** What you have to do **
In the data below, how many lines contain the word "This"? Answer with the number alone.

Records from a data source
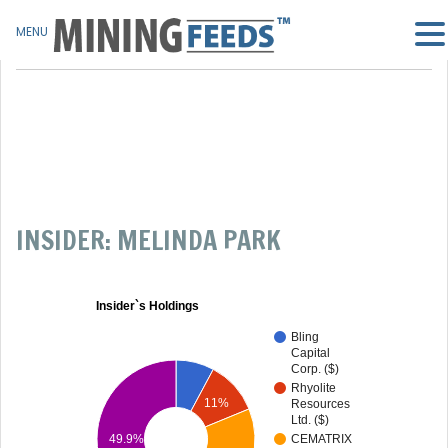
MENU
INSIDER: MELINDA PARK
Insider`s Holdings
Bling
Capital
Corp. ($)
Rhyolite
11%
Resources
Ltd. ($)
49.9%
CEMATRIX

* * *

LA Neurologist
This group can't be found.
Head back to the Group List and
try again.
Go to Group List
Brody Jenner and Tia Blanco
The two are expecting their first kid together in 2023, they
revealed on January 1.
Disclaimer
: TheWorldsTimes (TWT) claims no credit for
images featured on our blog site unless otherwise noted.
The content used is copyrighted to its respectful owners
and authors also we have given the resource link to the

...

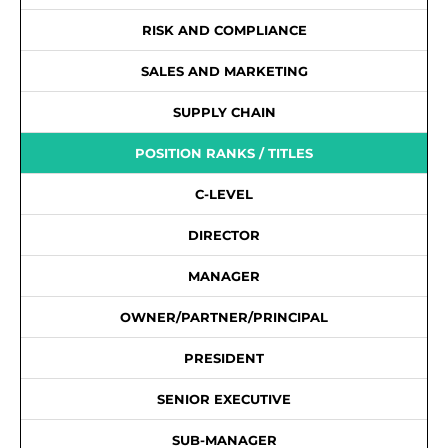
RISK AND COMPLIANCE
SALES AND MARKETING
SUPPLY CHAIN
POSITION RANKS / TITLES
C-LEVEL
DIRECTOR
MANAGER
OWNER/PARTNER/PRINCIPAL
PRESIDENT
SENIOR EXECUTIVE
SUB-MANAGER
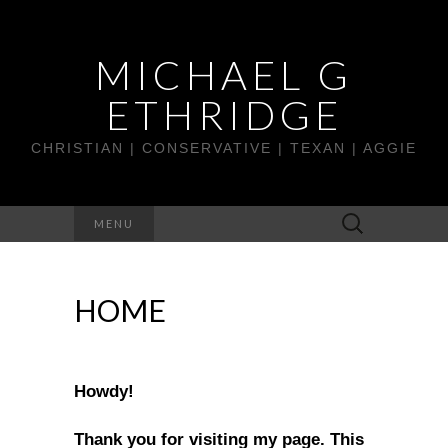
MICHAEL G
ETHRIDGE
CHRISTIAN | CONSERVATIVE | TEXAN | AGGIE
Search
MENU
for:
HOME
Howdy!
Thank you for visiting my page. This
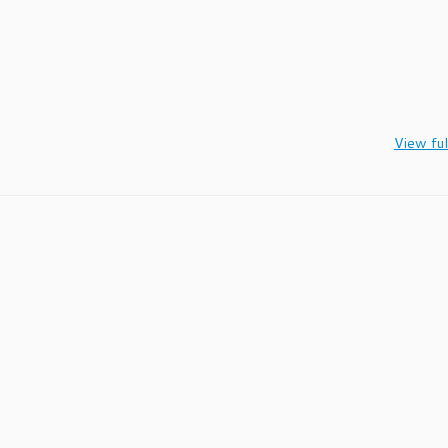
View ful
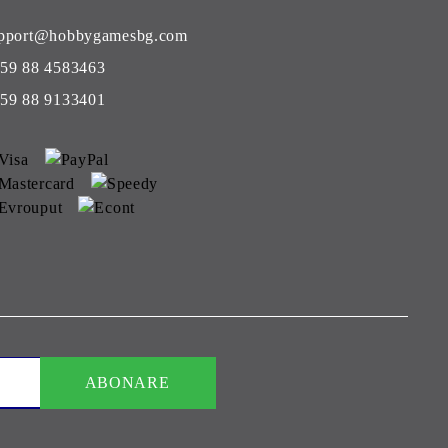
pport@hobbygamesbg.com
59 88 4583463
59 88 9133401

** Written response **
2